Determining whether a foreign alien individual is a resident for federal income tax purposes is crucial to determine how this individual will be taxed in the United States.

In general, foreign nationals who are considered resident aliens for U.S. federal income tax purposes are taxed in the same manner as U.S. citizens – i.e., they are taxed on their worldwide income. Foreign nationals who are considered nonresident aliens for U.S. federal income tax purposes, on the other hand, are subject to U.S. tax only on income derived from sources within the U.S. and/or income that is effectively connected with a U.S. trade or business.

Whether or not a person is considered a U.S. resident is determined by whether they pass the substantial presence test. According to this test, a person is considered a U.S. resident for federal income tax purposes if they are physically present in the U.S. for either:

  • 183 days in the current year, OR
  • 31 days during the current year and 183 days during a 3-year period that includes the current year and the two years immediately before that, including:
    • All the days physically present in the current year
    • 1/3 of the days physically present in the first year before the current year
    • 1/6 of the days physically present in the second year before the current year

There are a number of exceptions that may be applicable in determining whether one is a U.S. resident, such as the “closer connection” exception or tax treaty benefits, but these exceptions are the subject of a future blog.

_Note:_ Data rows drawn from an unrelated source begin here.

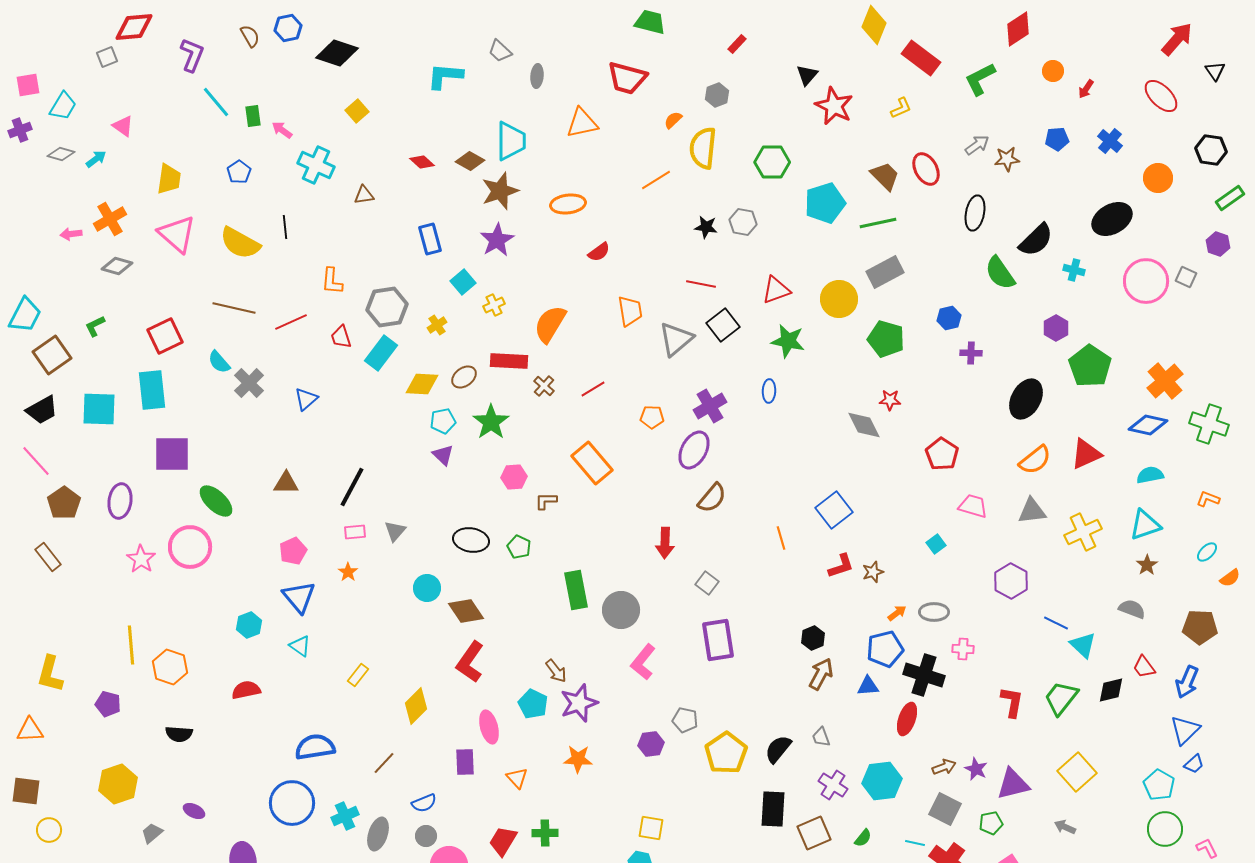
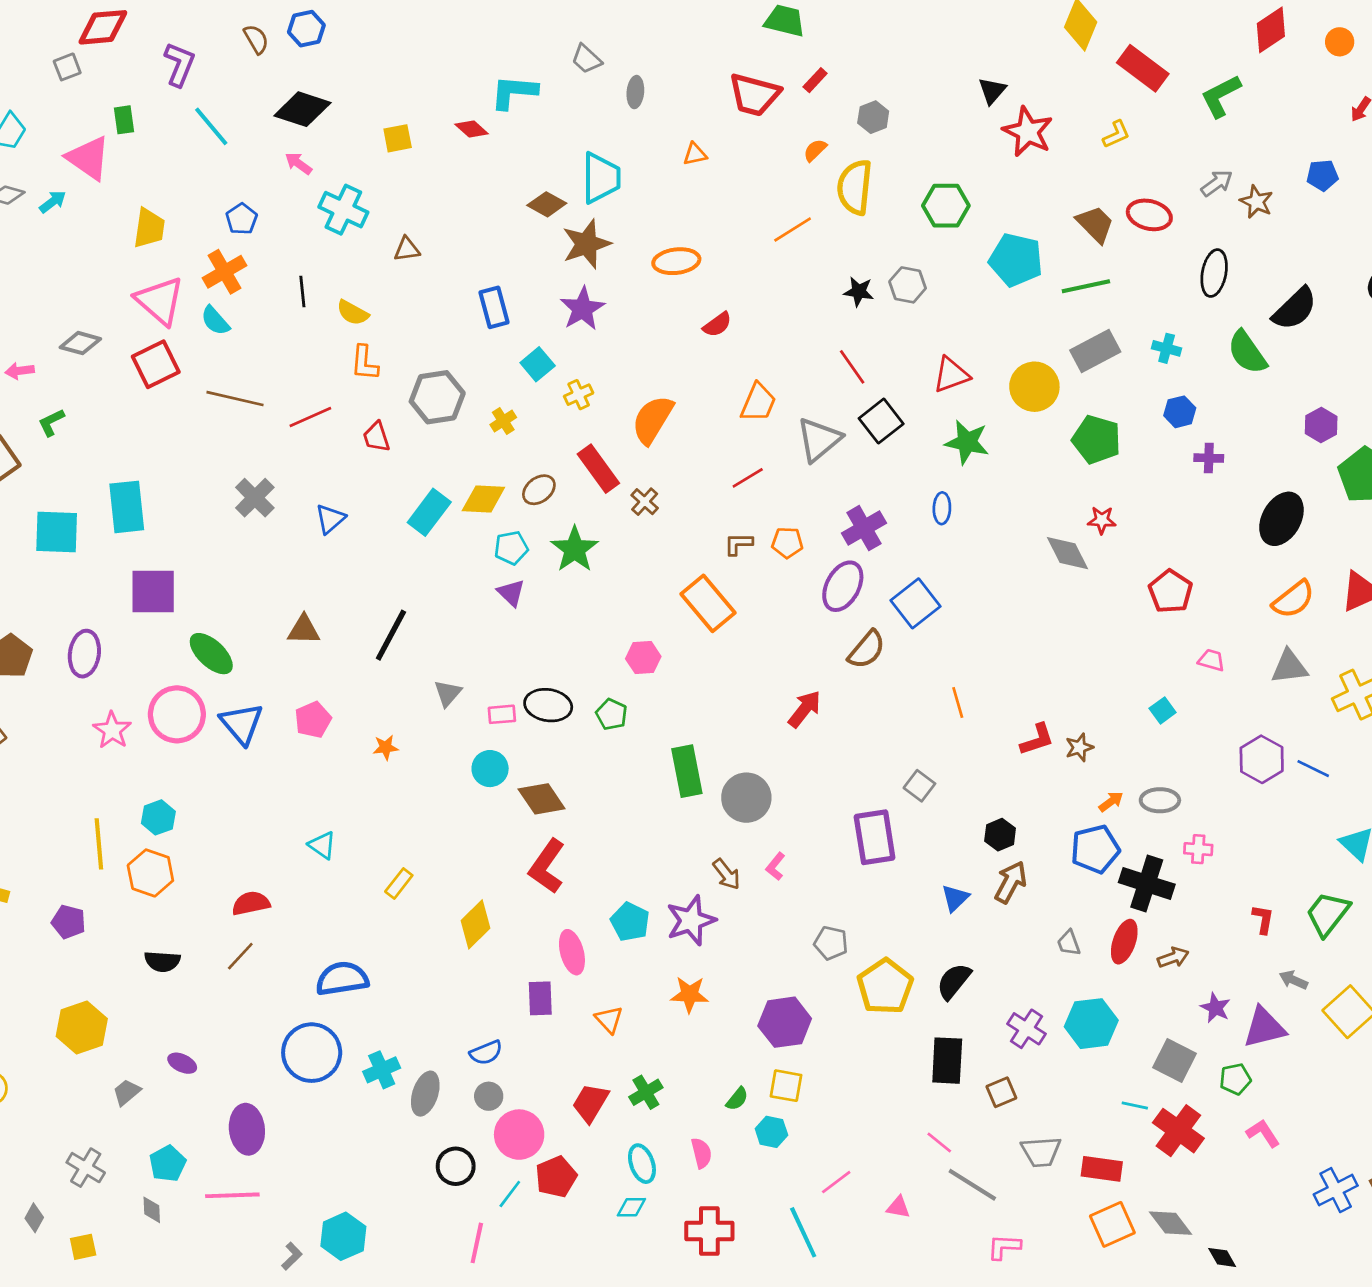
red rectangle: (737, 44) -> (815, 80), moved
black diamond: (337, 53) -> (302, 109), moved
orange circle: (1053, 71) -> (1340, 42), moved
yellow square: (357, 111) -> (398, 138), turned 30
green rectangle: (253, 116) -> (124, 120), moved
orange triangle: (582, 123) -> (695, 154), size x0.6
pink triangle: (123, 126) -> (88, 158), size x1.6
brown star: (1007, 159) -> (1256, 202), turned 30
red diamond: (422, 162) -> (472, 129), moved
red ellipse: (926, 169) -> (1149, 215), turned -48
cyan pentagon: (825, 203) -> (1016, 260), turned 30
orange cross: (110, 219) -> (224, 272), moved
pink arrow: (71, 234) -> (20, 371), moved
yellow semicircle: (240, 243) -> (353, 313), moved, size x0.6
cyan cross: (1074, 270) -> (1167, 348), moved
red line: (701, 284) -> (852, 367), turned 44
orange trapezoid: (630, 311) -> (758, 403), turned 32
red square: (165, 336) -> (156, 364), moved
cyan rectangle: (381, 353) -> (429, 512), moved
red rectangle: (509, 361) -> (598, 469), turned 51
cyan semicircle: (219, 362) -> (215, 321), moved
red line: (593, 389) -> (748, 478), moved
pink hexagon: (514, 477) -> (643, 658), moved
brown L-shape: (546, 501) -> (738, 544), moved
pink trapezoid: (973, 506) -> (1211, 660), size x0.7
blue square: (834, 510) -> (915, 603), moved
pink rectangle: (355, 532) -> (502, 714), moved
red arrow: (665, 543) -> (804, 709), turned -144
orange star: (348, 572) -> (386, 747), turned 30
gray square: (707, 583) -> (919, 786), moved
blue triangle: (299, 597) -> (242, 724), moved
blue line: (1056, 623) -> (1313, 769), moved
cyan hexagon: (249, 625) -> (158, 817), moved
pink L-shape: (643, 662) -> (775, 866), size x0.6
brown arrow: (556, 671) -> (727, 874), moved
blue triangle: (868, 686) -> (955, 898), moved, turned -40
red L-shape: (1012, 702) -> (1263, 919), size x0.7
gray trapezoid: (821, 737) -> (1069, 943), moved
purple hexagon: (651, 744) -> (785, 1022), moved, size x1.5
brown line: (384, 763) -> (240, 956), moved
brown arrow: (944, 767) -> (1173, 957), moved
gray arrow: (1065, 827) -> (1293, 980), moved
green cross: (545, 833) -> (646, 1092), turned -30
brown square: (814, 833) -> (1001, 1092), size x0.7
green semicircle: (863, 838) -> (737, 1099), moved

A nonresident alien individual is considered a U.S. resident if he or she is not a U.S. citizen or green card holder and if he or she does not meet the substantial presence test.

Once a determination has been made that a foreign alien individual is a nonresident for U.S. federal income tax purposes, the next step is to determine if he or she will be taxed in the U.S.

DETERMINING TAXATION OF U.S. SOURCE INCOME

A nonresident alien individual must first determine whether he or she has income sourced to the U.S. If so, the nonresident alien individual must then determine how that income is treated for U.S. income tax purposes.

Sourcing of Income

Nonresident aliens’ income is either U.S. source or foreign source. The sourcing depends on the type of income. The source of income is determined based on U.S. rules and takes into consideration double tax treaties, if applicable.

Income type

Generally sourced to:

Salaries, wages and other compensation

Where services performed

Business income: Personal services

Where services performed

Business income: Sale of inventory - purchased

Where sold (where title passes)

Business income: Sale of inventory - produced

Where produced (allocation may be necessary)

Interest

Residence of payor

Dividends

Whether payor is a U.S. or foreign corporation

Rents

Location of property

Royalties: Patents, copyrights etc.

Where property is used

Sale of real property

Location of property

Sale of personal property: non-depreciable

Seller’s residence

Sale of personal property: depreciable

Where sold

Although the table above applies to most cases, treaties may change the sourcing of these types of income. In some cases, an income item that would otherwise be sourced to the under domestic U.S. rules may instead be sourced to the treaty partner and exempt from U.S. taxation.

FDAP Income v. ECI Income

Nonresident alien individuals are subject to tax on their U.S. source income, but the tax rate applicable is determined by whether the income is fixed, determinable, annual, periodic (FDAP) income or effectively connected income (ECI).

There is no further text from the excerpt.